In [1]:
import numpy as np
import pandas as pd
from scipy import stats

from vaderSentiment.vaderSentiment import SentimentIntensityAnalyzer

import watermark

%load_ext watermark
%watermark -n -v -m -g -iv

Python implementation: CPython
Python version       : 3.9.0
IPython version      : 7.19.0

Compiler    : Clang 12.0.0 (clang-1200.0.32.27)
OS          : Darwin
Release     : 20.1.0
Machine     : x86_64
Processor   : i386
CPU cores   : 12
Architecture: 64bit

Git hash: 

watermark: 2.1.0
scipy    : 1.5.4
pandas   : 1.1.4
numpy    : 1.19.4



To fully support reproduction of the results based on the information that is contained in our published data set, this notebook contains all calculations that are performed for the information that is displayed in the text of the manuscript. For the readers convenience, we have grouped this information per section of the manuscript.

# Results

## Within-subject CDS prevalence

Load demographic thresholds used to infer demographics based on M3 output.

In [2]:
from util import threshold, gender_thr, age_thr

Define a function that outputs all results of Welch's unequal variances t-test. The statistic and p-value are calculated using `scipy.stats.ttest_ind`. The degrees of freedom (df) is calculated using

$$ df = \frac{\left(\frac{s_D^2}{n_D}+\frac{s_R^2}{n_R}\right)^2}{\frac{\left(\frac{s_D^2}{n_D}\right)^2}{n_D-1}+\frac{\left(\frac{s_R^2}{n_R}\right)^2}{n_R-1}} $$

in which $s^2_D$ and $s^2_R$ are the variances of the input arrays $D$ and $R$, respectively. Moreover, $n_D$ and $n_R$ are the number of observations in the input arrays $D$ and $R$.
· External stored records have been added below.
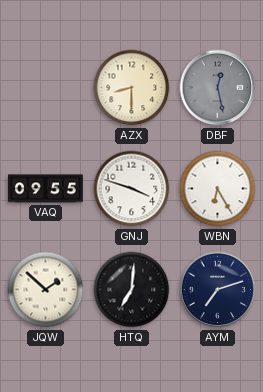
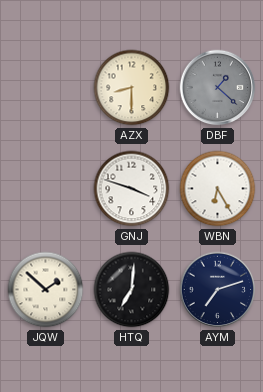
DBF: 12:28 -> 1:22
VAQ: 09:55 -> none
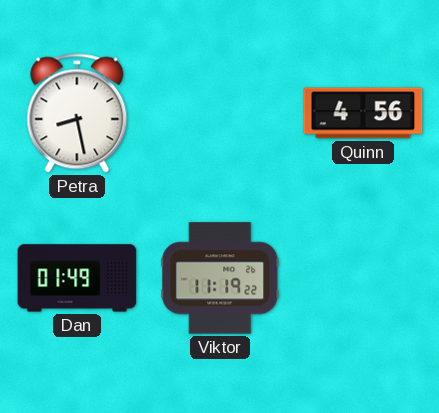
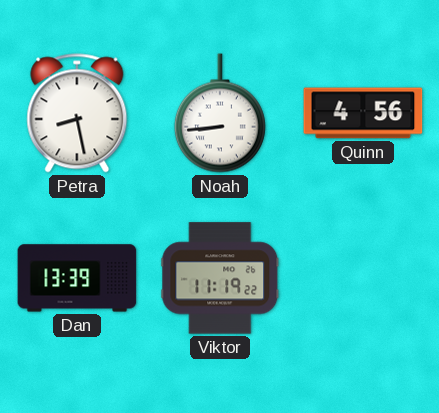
Noah: none -> 8:44
Dan: 01:49 -> 13:39
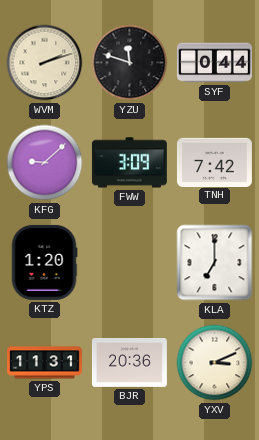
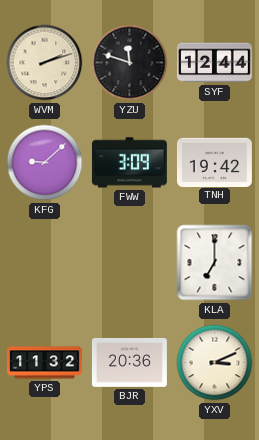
SYF: 0:44 -> 12:44
TNH: 7:42 -> 19:42
KTZ: 1:20 -> none
YPS: 11:31 -> 11:32
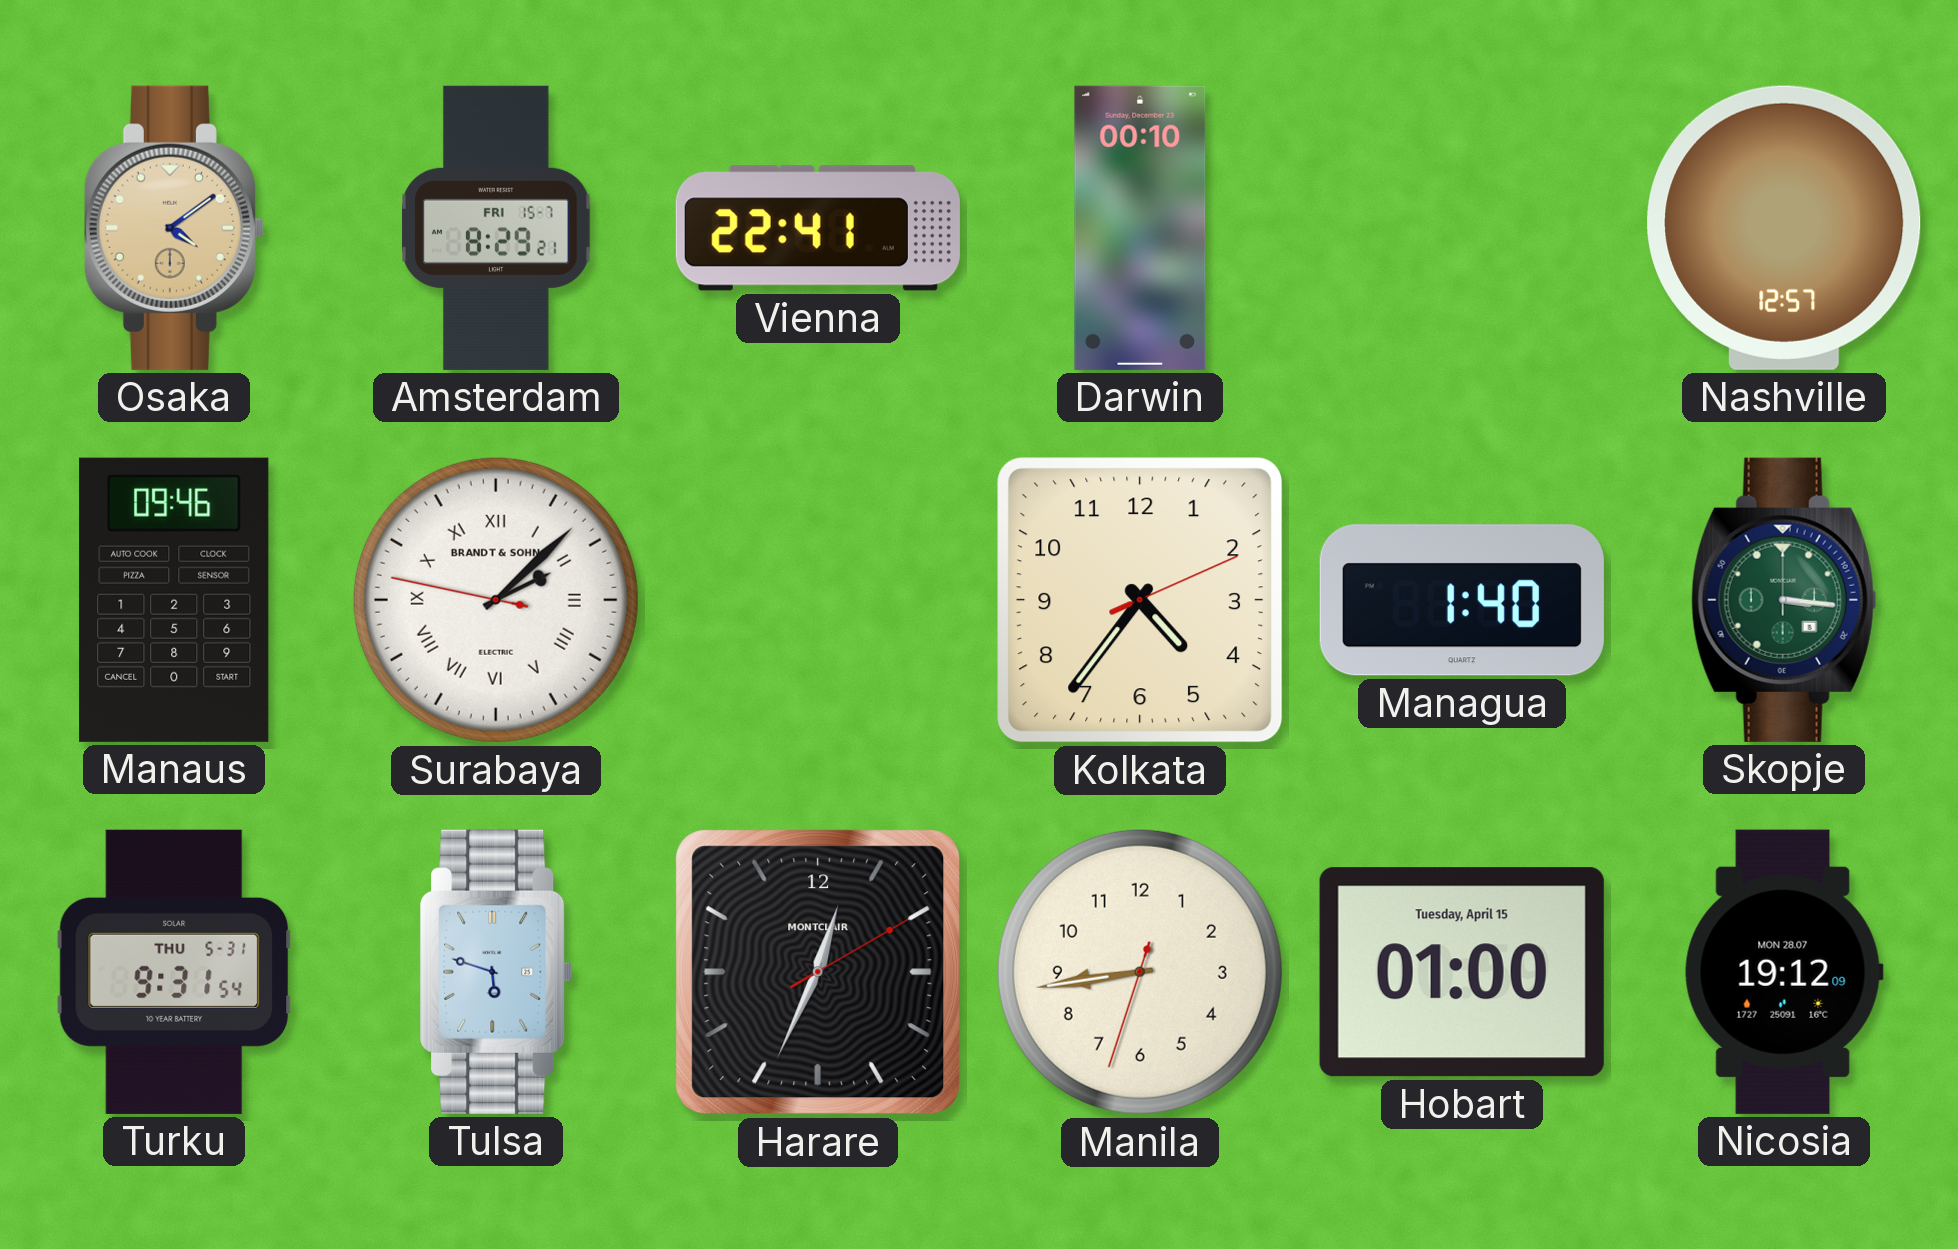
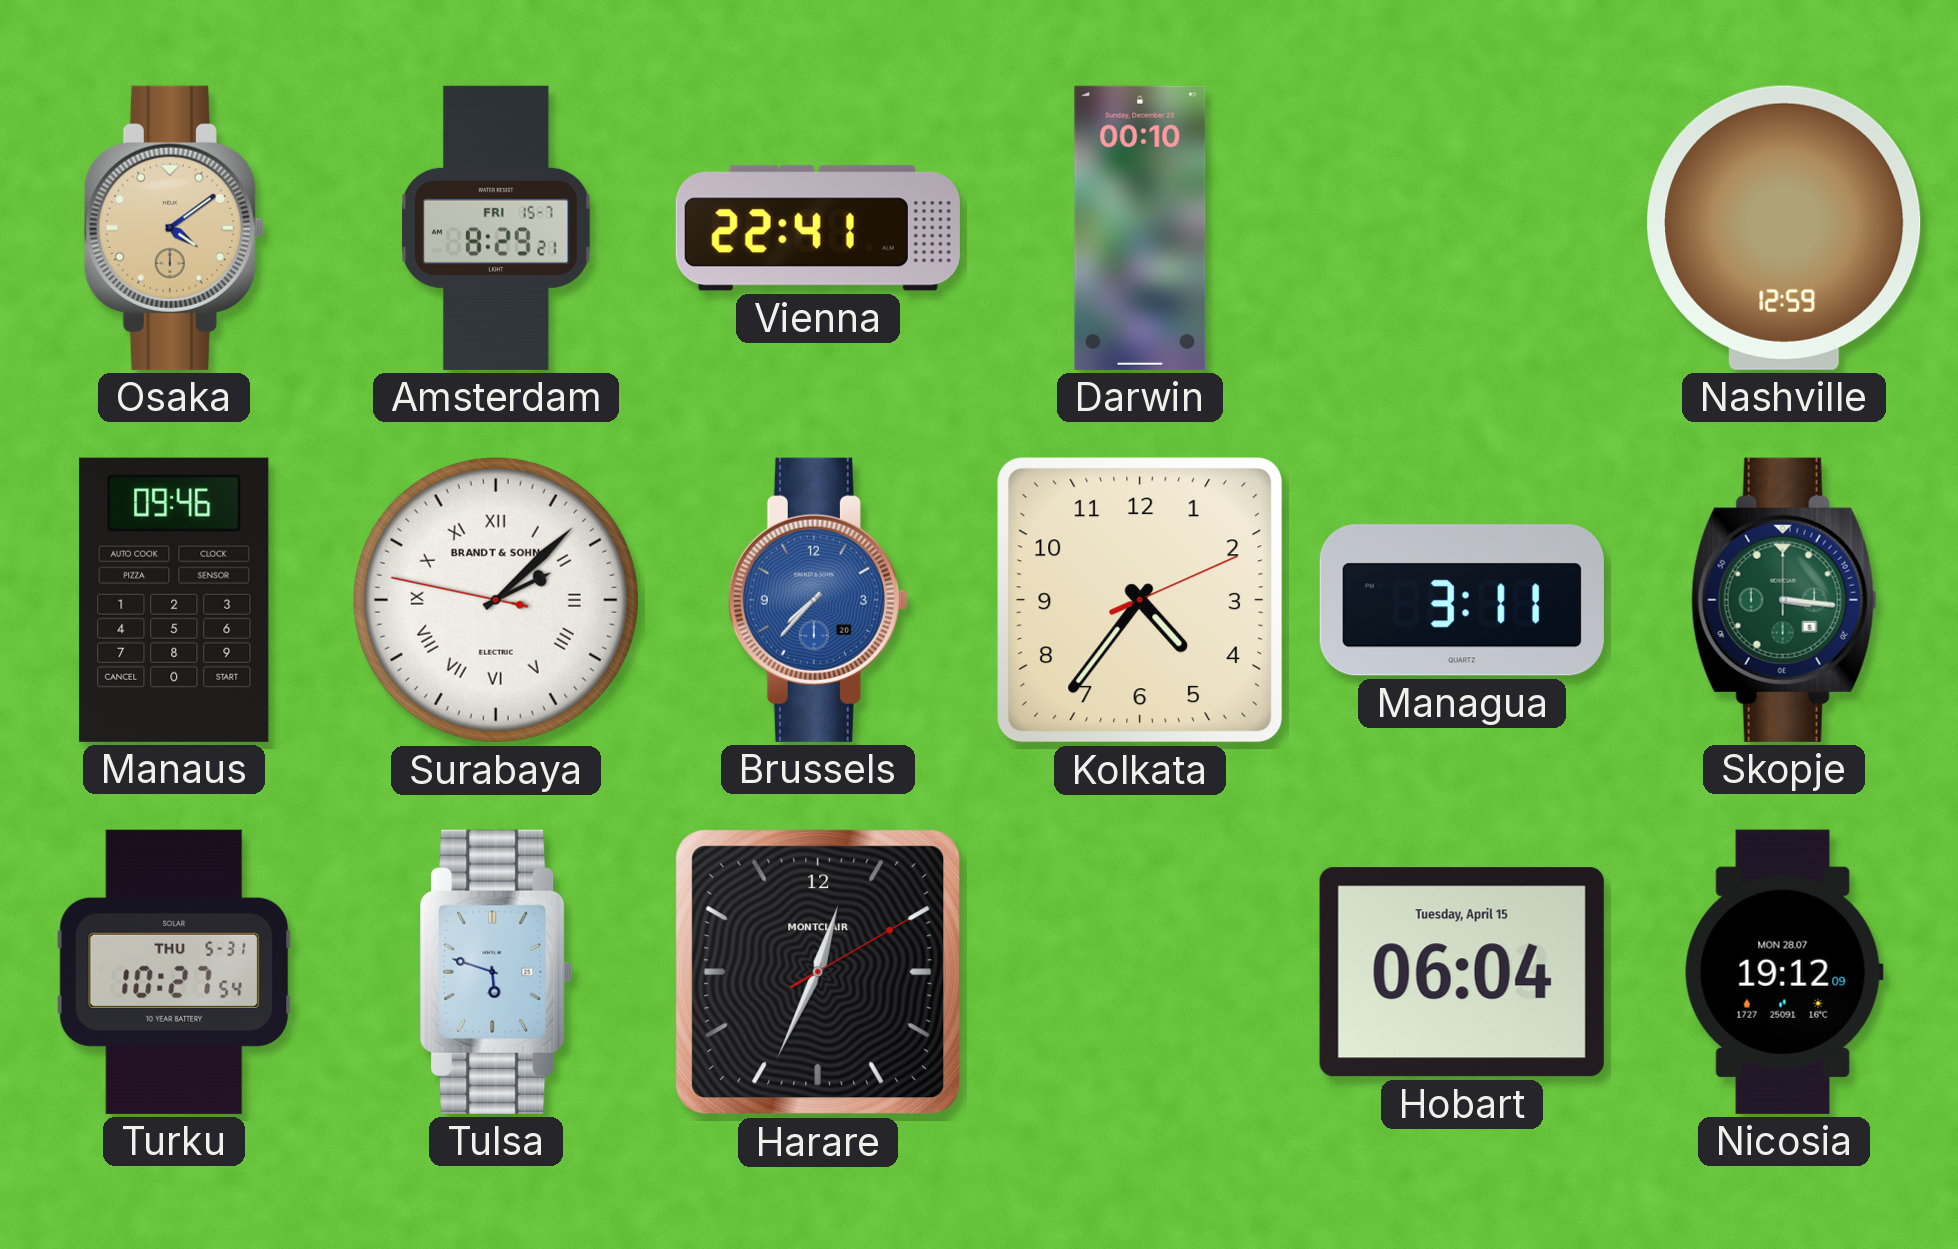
Nashville: 12:57 -> 12:59
Brussels: none -> 7:37
Managua: 1:40 -> 3:11
Turku: 9:31 -> 10:27
Manila: 8:43 -> none
Hobart: 01:00 -> 06:04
The effect size is calculated using Cohen's $d$, which is defined as $d=\frac{\mu_D - \mu_R}{s}$, in which $\mu_D$ and $\mu_R$ denote the mean of the input arrays $D$ and $R$, respectively, and

$$ s = \sqrt{\frac{\left(n_D-1\right)\cdot s_D^2 + \left(n_R-1\right)\cdot s_R^2}{n_D+n_R-2}}$$

In [3]:
def annotate_stats(D, R, lab):
    W = stats.ttest_ind(D, R, equal_var=False)
    
    p1 = (D.var() / D.size + R.var() / R.size) ** 2
    p2 = (D.var() / D.size) ** 2 / (D.size - 1) + (R.var() / R.size) ** 2 / (R.size - 1)
    df = p1 / p2
    
    s = np.sqrt(((D.size - 1) * D.var() + (R.size - 1) * R.var()) / (D.size + R.size - 2))
    Cohens_d = (D.mean() - R.mean()) / s
    
    pstr = "P < 0.001" if W.pvalue < 0.001 else "P = {.3f}".format(W.pvalue)
    
    print("{}: $t={:.2f}$ $($df$={:.0f}); {};$ Cohen's $d={:.2f}$".format(lab, W.statistic, df, pstr, Cohens_d))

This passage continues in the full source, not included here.